Infrastructure and Energy Alternatives, Inc. Announces $50 Million Equity Commitment
May 14 2019 - 8:00AM
Infrastructure and Energy Alternatives, Inc. (NASDAQ: IEA) (“IEA”
or the “Company”), a leading infrastructure construction company
with specialized energy and heavy civil expertise, today announced
that it has entered into a $50 million equity commitment agreement
with a fund managed by the Private Equity Group of Ares Management
Corporation (NYSE: ARES), a leading global alternative asset
manager, and funds managed by Oaktree Capital Management, L.P.
("Oaktree"). Under the terms of the commitment, the funds have
agreed to purchase $50 million of newly created Series B Preferred
Stock from the Company, subject to certain terms and conditions,
including making certain amendments to the Company’s credit
agreement and approval of the issuances by NASDAQ. Ares and Oaktree
will receive warrants with an exercise price of $.01 per share for
the purchase of up to 10% of the Company’s common stock on a fully
diluted basis with the opportunity to obtain warrants for up to an
additional 6% of the Company’s outstanding fully diluted common
stock based on the Company’s failure to meet certain performance
targets. The proceeds from the sale of the Series B Preferred
Stock will be used for working capital and to reduce outstanding
borrowings under the Company’s revolving credit facility. The
transaction is expected to close on or before May 20, 2019, subject
to satisfaction of applicable closing conditions. Following
the closing of the transaction, Ares will be entitled to appoint
one director to the Company’s Board of Directors. A special
committee of the Company’s Board of Directors consisting solely of
independent disinterested directors reviewed and approved the terms
of the preferred stock issuance.
JP Roehm, Chief Executive Officer of IEA
commented, “We are honored to have Ares as an investor in our
company. Their commitment, as well as Oaktree’s continued
support, underscore the strength of our larger, more diversified
platform.

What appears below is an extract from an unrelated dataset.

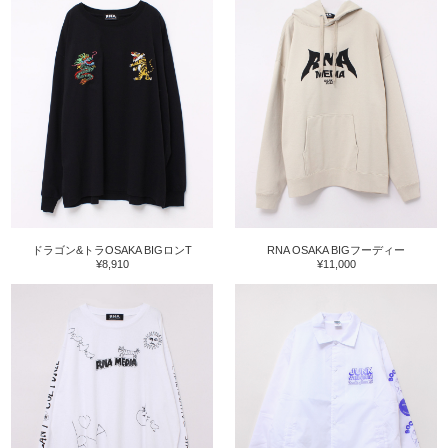
ドラゴン&トラOSAKA BIGロンT
RNA OSAKA BIGフーディー
¥8,910
¥11,000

This capital will further strengthen our balance
sheet and provide us the financial flexibility we need to execute
our 2019 business plan and drive value creation for our
shareholders.”
“IEA is a market leader across multiple
specialty end markets and we are pleased to support management’s
business objectives and help recapitalize the company for continued
growth,” said Scott Graves, Partner and Co-Head of North American
Private Equity at Ares Management.
Guggenheim Securities, LLC acted as the
Company’s sole placement agent and Jefferies acted as a
financial advisor in connection with the transaction.
The Company will provide additional details on
the transaction on its previously announced earnings call scheduled
for Thursday, May 16, 2019 at 11:00 a.m. EDT.
About IEA
Infrastructure and Energy Alternatives, Inc.
(IEA) is a leading infrastructure construction company with
specialized energy and heavy civil expertise. Headquartered in
Indianapolis, Indiana, with operations throughout the country,
IEA’s service offering spans the entire construction process. The
Company offers a full spectrum of delivery models including full
engineering, procurement, and construction, turnkey, design-build,
balance of plant, and subcontracting services. IEA is one of three
Tier 1 wind energy contractors in the United States and has
completed more than 200 wind and solar projects across North
America. In the heavy civil space, IEA offers a number of specialty
services including environmental remediation, industrial
maintenance, specialty transportation infrastructure and other site
development for public and private projects. For more information,
please visit IEA’s website at www.iea.net or follow IEA on
Facebook, LinkedIn and Twitter for the latest company news and
events.
About Ares Management
Corporation
Ares Management Corporation is a publicly
traded, leading global alternative asset manager with approximately
$137 billion of assets under management as of March 31, 2019 and 18
offices in the United States, Europe, Asia and Australia. Since its
inception in 1997, Ares has adhered to a disciplined investment
philosophy that focuses on delivering strong risk-adjusted
investment returns throughout market cycles. Ares believes each of
its three distinct but complementary investment groups in Credit,
Private Equity and Real Estate is a market leader based on assets
under management and investment performance. Ares was built upon
the fundamental principle that each group benefits from being part
of the greater whole. For more information, visit
www.aresmgmt.com.
Forward Looking Statements
This release contains forward-looking statements
within the meaning of Section 27A of the Securities Act of 1933, as
amended (the “Securities Act”) and Section 21E of the Securities
Exchange Act of 1934, as amended (the “Exchange Act”). The
forward-looking statements can be identified by the use of
forward-looking terminology including “may,” “should,” “likely,”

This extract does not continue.